Segundo Carlos Prete, doutorando na Escola Politécnica da USP e primeiro autor do artigo, uma limitação do estudo é que alguns casos classificados como infecção por P.1 podem, na verdade, ser reinfecções não observadas.
“Existe um espaçamento de meses entre as amostras sucessivas de um doador. Então, é possível que um doador tenha se infectado no período entre duas coletas e já negativado na data da doação sucessiva à infecção em razão do decaimento dos anticorpos”, explica.

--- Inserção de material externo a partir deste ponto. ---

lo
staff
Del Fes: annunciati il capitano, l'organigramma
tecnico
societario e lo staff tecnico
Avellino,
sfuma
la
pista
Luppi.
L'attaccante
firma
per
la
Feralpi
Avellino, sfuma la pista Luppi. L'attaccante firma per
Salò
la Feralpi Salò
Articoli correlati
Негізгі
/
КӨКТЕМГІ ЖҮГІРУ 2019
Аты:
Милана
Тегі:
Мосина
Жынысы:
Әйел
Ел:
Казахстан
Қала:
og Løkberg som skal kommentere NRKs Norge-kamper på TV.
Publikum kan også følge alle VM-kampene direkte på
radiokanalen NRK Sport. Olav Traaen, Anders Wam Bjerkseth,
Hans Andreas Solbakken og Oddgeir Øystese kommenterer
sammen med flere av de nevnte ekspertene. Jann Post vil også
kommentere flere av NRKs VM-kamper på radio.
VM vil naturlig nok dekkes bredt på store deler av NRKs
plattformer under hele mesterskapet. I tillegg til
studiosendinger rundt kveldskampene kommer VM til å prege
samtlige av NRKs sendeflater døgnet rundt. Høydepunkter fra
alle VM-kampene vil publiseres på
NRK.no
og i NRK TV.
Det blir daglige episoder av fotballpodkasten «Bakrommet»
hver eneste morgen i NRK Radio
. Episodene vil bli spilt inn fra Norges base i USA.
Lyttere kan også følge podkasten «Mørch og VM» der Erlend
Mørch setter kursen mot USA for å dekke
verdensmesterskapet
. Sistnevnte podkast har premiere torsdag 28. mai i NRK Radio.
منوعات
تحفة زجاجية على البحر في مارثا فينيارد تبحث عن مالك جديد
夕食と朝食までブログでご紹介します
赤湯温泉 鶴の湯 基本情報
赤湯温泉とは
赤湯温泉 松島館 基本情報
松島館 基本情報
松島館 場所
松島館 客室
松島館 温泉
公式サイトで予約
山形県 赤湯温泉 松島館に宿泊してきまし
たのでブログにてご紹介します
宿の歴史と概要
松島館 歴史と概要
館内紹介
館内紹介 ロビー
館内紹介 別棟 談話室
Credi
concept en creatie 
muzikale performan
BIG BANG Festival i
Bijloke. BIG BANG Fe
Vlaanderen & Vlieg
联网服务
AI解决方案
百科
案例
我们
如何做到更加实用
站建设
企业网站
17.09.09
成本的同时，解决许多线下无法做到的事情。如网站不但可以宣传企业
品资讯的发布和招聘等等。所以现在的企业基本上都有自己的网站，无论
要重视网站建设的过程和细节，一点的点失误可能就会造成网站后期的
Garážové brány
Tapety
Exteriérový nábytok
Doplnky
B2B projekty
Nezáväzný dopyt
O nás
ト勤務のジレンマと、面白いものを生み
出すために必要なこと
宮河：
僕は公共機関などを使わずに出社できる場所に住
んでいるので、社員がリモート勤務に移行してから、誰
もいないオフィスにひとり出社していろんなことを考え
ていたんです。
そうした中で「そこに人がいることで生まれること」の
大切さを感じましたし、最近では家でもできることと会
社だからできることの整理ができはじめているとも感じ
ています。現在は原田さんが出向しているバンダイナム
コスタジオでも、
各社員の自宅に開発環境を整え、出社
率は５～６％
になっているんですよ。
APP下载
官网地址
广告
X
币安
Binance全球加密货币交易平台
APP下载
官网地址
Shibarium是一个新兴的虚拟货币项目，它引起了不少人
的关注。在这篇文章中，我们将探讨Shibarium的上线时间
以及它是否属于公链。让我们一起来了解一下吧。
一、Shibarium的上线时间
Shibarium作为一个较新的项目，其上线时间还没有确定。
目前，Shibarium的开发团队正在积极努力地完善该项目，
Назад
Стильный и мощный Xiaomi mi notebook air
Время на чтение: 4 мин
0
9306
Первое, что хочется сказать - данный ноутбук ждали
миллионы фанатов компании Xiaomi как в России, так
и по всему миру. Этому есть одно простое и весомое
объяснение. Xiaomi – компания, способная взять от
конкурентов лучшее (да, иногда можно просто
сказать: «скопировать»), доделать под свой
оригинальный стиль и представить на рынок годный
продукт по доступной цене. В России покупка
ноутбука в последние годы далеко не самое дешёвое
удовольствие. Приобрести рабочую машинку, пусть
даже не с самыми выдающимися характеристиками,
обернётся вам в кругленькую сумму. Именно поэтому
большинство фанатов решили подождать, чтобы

Prete também ressalta que a subnotificação de casos cria uma falsa impressão de que a taxa de reinfecção é baixa.
“Devido à subnotificação e à alta proporção de assintomáticos, um infectado tem uma probabilidade pequena de ser notificado como um caso confirmado. Por isso, mesmo com uma probabilidade de reinfecção considerável, a proporção de pacientes com duas infecções confirmadas sempre será pequena.”